#### [WHAT YOU WILL DO]
State how many lines of the records contain the string "사형집행". Give the number alone.
= = = = =
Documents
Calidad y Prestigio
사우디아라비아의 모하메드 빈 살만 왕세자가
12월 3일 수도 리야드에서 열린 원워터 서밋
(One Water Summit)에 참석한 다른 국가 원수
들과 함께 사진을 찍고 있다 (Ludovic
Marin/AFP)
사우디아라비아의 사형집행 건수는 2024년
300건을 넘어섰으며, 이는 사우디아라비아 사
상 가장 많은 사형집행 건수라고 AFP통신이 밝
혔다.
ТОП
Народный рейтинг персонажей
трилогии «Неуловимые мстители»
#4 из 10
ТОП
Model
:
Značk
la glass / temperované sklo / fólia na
= = = = =
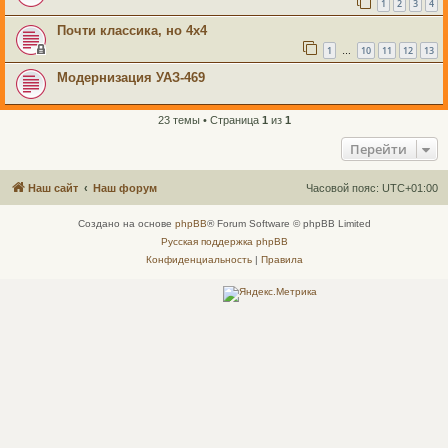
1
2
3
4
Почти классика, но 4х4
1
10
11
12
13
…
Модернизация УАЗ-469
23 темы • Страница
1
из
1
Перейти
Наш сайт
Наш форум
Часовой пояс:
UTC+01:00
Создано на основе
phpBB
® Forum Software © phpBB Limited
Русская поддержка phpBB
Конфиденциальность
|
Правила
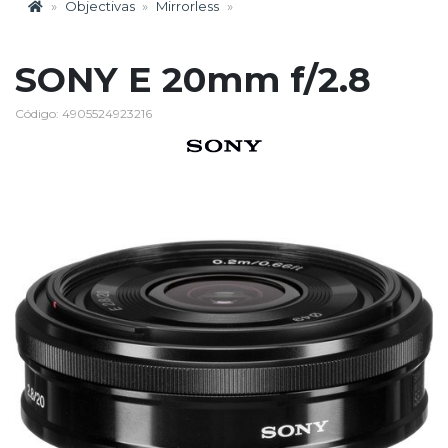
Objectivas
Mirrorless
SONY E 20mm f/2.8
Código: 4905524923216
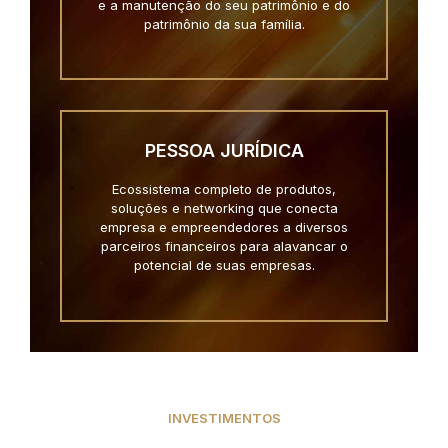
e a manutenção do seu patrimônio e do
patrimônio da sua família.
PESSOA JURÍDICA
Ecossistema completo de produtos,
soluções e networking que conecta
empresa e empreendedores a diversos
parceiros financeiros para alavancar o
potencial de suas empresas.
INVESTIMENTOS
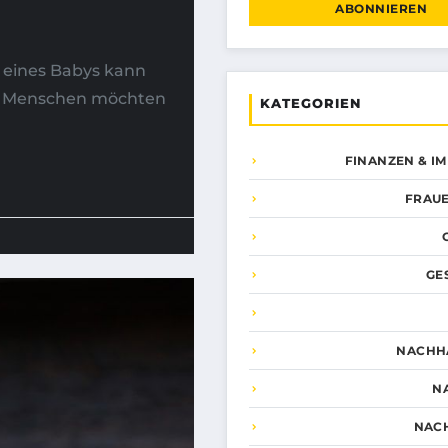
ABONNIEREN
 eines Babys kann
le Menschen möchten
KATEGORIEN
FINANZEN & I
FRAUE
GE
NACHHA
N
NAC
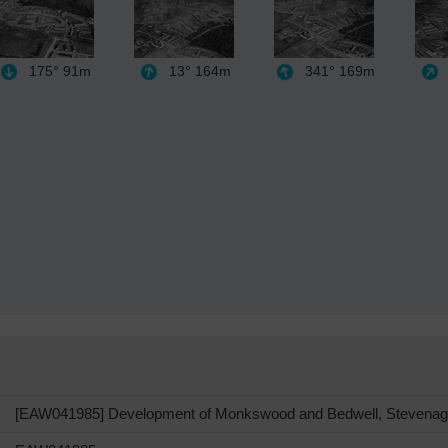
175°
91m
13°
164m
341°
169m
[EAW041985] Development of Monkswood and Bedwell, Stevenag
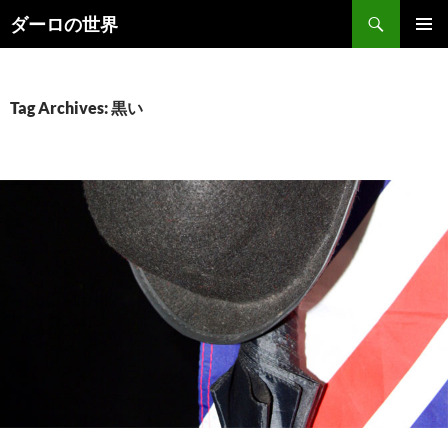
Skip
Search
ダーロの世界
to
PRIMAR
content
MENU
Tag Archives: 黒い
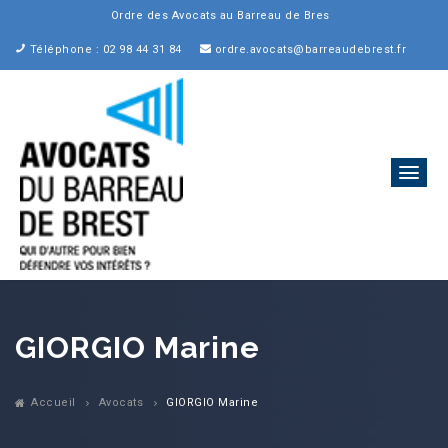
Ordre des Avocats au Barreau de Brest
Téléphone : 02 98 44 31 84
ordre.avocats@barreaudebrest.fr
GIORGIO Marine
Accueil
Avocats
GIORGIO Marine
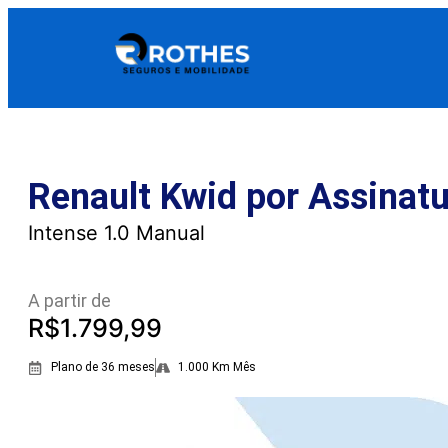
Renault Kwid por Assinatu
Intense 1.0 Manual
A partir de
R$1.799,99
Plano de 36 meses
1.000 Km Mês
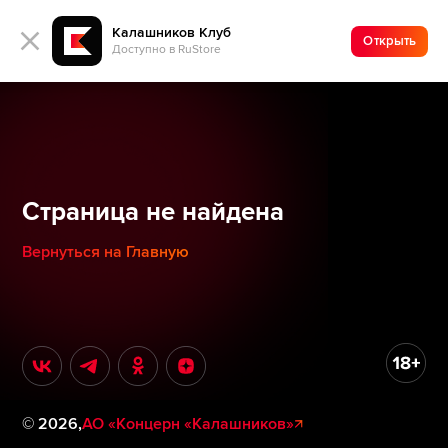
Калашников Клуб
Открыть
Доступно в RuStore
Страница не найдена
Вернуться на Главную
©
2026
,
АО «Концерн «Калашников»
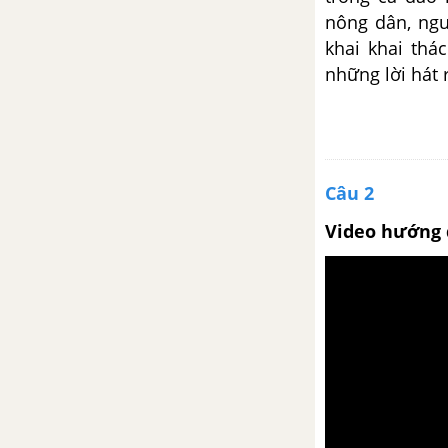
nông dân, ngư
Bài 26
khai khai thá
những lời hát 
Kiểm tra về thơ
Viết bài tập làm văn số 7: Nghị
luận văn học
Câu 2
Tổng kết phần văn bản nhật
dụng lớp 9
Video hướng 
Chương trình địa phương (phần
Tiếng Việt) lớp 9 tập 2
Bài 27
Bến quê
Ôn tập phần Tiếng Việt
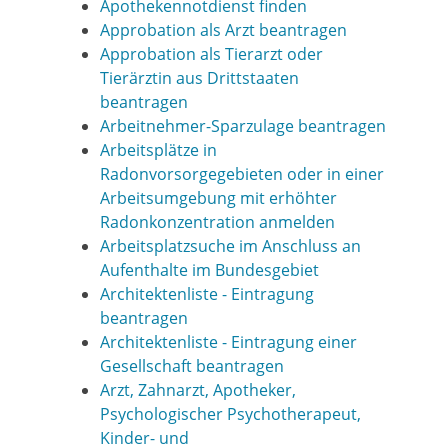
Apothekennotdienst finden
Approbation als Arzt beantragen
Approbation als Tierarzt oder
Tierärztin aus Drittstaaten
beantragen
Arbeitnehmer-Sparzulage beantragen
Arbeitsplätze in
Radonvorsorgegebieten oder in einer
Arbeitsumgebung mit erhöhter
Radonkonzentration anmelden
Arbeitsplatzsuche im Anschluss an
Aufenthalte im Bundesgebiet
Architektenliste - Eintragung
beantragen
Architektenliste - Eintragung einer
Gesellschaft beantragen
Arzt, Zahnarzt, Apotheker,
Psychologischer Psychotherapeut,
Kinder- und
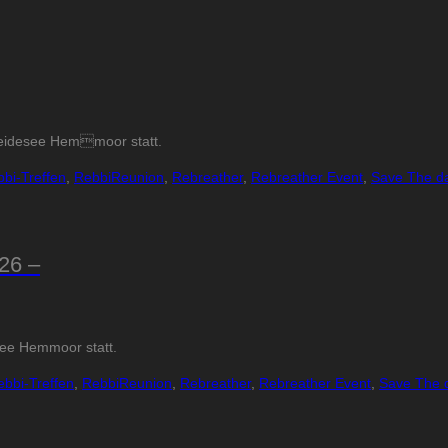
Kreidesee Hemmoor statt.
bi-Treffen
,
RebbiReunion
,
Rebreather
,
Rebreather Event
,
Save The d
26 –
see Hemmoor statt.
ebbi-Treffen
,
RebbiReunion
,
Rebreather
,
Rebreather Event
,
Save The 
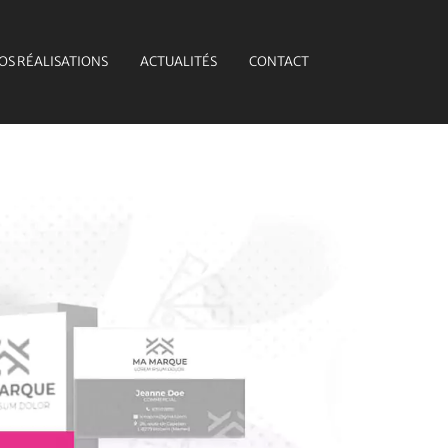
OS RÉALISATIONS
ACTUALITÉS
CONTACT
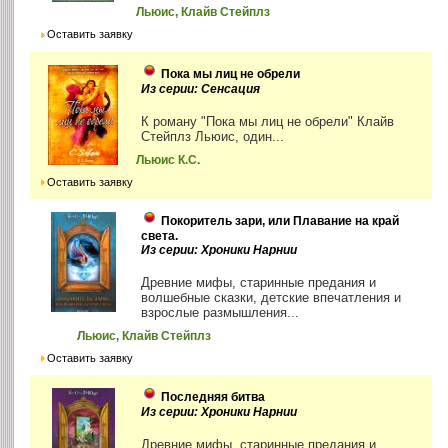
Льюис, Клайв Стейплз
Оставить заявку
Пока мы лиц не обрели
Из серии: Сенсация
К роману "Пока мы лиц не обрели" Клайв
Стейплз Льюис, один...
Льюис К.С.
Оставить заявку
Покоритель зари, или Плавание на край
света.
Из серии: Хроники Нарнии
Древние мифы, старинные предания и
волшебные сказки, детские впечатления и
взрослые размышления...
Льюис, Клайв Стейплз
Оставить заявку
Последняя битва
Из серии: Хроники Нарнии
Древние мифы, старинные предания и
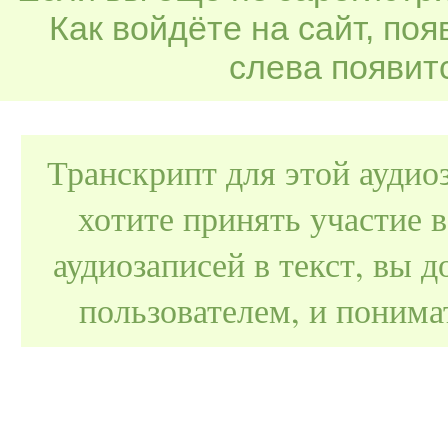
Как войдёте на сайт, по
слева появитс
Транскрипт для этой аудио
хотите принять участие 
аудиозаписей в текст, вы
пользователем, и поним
= = = = =
#### [ANSWER BOX]
2